## Problem statement
I need the lines below from the one with "Answer in <instances>...</instances>." down to the one with "See the attached image. Segment regions" reproduced exactly, both ends included, and nothing else.

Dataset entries
•••

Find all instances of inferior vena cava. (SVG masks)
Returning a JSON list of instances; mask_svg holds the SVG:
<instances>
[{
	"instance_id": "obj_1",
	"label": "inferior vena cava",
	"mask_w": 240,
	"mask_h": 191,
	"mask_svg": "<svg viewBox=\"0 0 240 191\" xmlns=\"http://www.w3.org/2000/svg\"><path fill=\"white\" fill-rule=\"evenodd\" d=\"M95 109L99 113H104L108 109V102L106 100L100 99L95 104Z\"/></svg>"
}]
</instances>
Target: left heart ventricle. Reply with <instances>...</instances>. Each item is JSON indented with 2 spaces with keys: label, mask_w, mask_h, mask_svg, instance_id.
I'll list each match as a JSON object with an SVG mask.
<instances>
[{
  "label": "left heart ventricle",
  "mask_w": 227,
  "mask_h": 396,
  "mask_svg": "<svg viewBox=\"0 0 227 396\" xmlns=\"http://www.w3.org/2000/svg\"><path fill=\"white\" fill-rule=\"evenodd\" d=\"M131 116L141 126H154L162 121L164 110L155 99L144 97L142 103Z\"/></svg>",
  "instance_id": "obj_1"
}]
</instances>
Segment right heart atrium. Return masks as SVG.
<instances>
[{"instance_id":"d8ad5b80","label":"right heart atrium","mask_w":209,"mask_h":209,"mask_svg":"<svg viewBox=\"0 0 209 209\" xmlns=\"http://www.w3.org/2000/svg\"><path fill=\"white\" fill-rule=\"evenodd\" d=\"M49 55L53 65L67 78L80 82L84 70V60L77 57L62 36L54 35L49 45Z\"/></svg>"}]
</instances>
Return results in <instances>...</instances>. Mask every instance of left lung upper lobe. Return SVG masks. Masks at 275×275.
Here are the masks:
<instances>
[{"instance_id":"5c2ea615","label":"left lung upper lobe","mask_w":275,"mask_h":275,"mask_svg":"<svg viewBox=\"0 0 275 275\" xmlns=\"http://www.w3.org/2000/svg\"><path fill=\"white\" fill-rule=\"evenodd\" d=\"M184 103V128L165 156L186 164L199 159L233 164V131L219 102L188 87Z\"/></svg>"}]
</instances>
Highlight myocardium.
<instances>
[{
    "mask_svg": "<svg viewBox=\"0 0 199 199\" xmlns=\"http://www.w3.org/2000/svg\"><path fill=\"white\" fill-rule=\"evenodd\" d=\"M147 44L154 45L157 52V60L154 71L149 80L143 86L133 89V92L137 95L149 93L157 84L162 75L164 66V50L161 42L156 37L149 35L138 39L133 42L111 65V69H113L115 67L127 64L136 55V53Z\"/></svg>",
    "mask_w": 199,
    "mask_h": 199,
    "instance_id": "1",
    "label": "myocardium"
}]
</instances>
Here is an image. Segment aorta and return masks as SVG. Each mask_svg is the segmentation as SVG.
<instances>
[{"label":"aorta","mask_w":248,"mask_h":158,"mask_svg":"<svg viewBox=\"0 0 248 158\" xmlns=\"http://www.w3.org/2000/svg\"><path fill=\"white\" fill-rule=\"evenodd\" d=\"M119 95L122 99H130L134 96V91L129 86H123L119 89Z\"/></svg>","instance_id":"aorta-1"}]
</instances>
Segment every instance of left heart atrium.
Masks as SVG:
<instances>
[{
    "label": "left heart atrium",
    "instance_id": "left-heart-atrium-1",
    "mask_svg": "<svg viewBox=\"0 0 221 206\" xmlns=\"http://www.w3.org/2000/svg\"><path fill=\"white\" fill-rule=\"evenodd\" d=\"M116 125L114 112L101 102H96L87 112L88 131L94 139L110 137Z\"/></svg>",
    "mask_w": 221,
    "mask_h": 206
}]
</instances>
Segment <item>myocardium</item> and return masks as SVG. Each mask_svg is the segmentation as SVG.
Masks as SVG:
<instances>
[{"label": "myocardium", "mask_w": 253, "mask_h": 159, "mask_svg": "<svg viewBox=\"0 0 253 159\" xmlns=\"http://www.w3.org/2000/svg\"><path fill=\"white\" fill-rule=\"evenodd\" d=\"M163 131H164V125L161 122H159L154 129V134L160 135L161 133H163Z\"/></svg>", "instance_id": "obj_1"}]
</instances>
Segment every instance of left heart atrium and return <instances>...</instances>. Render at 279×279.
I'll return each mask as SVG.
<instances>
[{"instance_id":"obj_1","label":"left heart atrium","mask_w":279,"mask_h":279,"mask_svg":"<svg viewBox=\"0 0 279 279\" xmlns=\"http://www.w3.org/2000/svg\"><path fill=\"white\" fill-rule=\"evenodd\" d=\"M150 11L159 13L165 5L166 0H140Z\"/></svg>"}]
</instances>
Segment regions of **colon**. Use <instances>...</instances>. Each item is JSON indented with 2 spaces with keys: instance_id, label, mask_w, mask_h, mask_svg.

•••

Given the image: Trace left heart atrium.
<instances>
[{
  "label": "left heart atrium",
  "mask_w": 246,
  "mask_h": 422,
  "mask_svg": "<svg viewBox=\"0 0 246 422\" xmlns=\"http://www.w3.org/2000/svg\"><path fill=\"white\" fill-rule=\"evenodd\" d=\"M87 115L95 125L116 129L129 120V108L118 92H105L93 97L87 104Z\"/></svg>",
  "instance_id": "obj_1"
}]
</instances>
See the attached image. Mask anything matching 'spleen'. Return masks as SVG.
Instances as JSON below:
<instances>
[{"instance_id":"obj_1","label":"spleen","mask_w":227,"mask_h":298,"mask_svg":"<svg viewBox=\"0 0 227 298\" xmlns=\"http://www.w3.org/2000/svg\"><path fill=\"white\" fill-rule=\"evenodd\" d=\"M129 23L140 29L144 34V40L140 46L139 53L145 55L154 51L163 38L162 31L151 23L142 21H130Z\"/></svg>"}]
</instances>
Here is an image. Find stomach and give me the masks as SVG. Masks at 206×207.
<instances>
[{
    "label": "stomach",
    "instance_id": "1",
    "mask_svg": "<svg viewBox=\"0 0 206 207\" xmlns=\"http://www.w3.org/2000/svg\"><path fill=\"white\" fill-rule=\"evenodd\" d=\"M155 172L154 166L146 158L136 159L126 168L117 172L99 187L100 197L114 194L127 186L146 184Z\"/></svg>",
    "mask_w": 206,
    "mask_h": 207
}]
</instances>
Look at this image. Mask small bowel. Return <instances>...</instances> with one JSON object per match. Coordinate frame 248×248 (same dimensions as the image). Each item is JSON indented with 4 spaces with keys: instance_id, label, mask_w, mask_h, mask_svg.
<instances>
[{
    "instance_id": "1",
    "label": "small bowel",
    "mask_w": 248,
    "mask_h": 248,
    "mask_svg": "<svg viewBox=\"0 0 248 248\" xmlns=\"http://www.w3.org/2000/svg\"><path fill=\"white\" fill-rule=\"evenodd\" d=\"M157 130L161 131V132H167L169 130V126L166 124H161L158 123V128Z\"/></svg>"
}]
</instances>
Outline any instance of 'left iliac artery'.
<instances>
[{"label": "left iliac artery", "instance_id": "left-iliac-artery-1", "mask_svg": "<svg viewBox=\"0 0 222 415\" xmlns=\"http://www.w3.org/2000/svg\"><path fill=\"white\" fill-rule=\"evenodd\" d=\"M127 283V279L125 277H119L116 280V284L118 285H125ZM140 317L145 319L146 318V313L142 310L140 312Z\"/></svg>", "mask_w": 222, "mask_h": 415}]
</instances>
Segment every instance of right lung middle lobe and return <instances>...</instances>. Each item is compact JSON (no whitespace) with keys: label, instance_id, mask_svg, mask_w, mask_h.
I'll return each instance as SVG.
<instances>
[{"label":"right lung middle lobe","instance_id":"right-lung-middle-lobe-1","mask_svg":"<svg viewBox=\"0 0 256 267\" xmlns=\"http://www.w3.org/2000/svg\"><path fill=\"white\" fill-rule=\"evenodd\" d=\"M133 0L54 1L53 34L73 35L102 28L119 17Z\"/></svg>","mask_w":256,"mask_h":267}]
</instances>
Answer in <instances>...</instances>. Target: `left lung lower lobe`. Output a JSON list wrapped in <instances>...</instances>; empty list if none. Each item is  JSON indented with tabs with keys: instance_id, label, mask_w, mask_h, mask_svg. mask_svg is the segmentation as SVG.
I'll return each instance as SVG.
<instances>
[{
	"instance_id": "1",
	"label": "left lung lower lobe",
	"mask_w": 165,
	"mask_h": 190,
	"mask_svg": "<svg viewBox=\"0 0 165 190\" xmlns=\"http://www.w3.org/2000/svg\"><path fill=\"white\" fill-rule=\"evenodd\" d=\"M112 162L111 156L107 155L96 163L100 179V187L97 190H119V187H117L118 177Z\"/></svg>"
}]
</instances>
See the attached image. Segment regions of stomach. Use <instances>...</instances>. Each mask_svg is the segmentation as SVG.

•••

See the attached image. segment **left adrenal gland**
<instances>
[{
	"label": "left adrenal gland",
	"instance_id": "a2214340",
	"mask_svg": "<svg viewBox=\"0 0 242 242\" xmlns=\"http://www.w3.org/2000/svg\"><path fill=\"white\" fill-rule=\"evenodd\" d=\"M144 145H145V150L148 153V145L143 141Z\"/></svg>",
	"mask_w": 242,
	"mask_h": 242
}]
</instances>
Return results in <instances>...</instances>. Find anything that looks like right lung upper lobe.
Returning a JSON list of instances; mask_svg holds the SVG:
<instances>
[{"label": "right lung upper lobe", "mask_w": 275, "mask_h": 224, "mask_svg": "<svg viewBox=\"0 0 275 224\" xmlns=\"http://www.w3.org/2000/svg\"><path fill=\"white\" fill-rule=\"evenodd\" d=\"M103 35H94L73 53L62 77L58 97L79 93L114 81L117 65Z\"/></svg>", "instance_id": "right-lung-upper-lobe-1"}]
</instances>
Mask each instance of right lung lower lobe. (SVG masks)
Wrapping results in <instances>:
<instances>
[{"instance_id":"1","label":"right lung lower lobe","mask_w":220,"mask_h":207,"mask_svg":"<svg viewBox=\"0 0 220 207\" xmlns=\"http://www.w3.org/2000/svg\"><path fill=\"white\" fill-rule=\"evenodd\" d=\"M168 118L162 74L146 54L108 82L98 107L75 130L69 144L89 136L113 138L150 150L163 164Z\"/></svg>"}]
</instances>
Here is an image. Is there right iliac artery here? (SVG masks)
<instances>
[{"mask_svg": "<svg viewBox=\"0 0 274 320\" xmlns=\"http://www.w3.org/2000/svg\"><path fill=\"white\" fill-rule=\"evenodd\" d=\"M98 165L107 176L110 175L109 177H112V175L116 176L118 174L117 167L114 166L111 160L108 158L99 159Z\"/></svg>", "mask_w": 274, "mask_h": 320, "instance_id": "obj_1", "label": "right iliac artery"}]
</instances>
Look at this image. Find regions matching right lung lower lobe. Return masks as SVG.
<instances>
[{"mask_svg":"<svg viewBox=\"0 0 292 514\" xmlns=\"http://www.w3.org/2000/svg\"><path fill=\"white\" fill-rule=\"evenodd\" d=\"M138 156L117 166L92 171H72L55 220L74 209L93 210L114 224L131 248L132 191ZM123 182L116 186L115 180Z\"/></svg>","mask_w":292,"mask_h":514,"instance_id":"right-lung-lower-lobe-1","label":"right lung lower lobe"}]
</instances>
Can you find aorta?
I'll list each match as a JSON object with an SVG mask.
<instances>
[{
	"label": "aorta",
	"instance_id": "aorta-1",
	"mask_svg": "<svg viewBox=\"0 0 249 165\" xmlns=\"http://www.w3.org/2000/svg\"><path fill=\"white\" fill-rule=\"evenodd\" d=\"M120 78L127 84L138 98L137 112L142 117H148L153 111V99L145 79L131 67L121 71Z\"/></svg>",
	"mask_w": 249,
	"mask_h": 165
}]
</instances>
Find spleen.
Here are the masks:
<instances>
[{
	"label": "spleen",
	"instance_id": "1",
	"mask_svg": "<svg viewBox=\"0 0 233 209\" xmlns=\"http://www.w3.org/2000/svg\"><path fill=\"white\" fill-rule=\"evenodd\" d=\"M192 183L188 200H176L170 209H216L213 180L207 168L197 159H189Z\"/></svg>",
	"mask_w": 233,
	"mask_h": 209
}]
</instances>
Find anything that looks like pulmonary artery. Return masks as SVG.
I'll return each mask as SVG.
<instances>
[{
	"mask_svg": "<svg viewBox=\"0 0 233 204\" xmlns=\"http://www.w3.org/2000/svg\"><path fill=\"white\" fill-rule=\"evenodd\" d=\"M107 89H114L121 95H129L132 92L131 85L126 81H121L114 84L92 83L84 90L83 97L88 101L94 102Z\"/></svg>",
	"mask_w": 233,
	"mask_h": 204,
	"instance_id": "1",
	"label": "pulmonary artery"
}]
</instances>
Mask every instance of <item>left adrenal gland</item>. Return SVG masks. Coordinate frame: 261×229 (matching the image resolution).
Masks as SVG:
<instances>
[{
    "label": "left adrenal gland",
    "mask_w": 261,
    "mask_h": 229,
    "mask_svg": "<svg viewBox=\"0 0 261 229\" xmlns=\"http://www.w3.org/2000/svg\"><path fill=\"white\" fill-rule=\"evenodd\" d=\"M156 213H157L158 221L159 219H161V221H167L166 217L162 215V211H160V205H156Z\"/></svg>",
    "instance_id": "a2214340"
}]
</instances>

•••

## Solution to this exercise
Answer in <instances>...</instances>. Target: `left lung lower lobe`. Output a JSON list wrapped in <instances>...</instances>; empty list if none. Each item is  JSON indented with tabs with keys: instance_id, label, mask_w, mask_h, mask_svg. mask_svg is the segmentation as SVG.
I'll return each instance as SVG.
<instances>
[{
	"instance_id": "1",
	"label": "left lung lower lobe",
	"mask_w": 165,
	"mask_h": 190,
	"mask_svg": "<svg viewBox=\"0 0 165 190\" xmlns=\"http://www.w3.org/2000/svg\"><path fill=\"white\" fill-rule=\"evenodd\" d=\"M112 162L111 156L107 155L96 163L100 179V187L97 190H119V187H117L118 177Z\"/></svg>"
}]
</instances>
See the attached image. Segment regions of stomach. Use <instances>...</instances>. Each mask_svg is the segmentation as SVG.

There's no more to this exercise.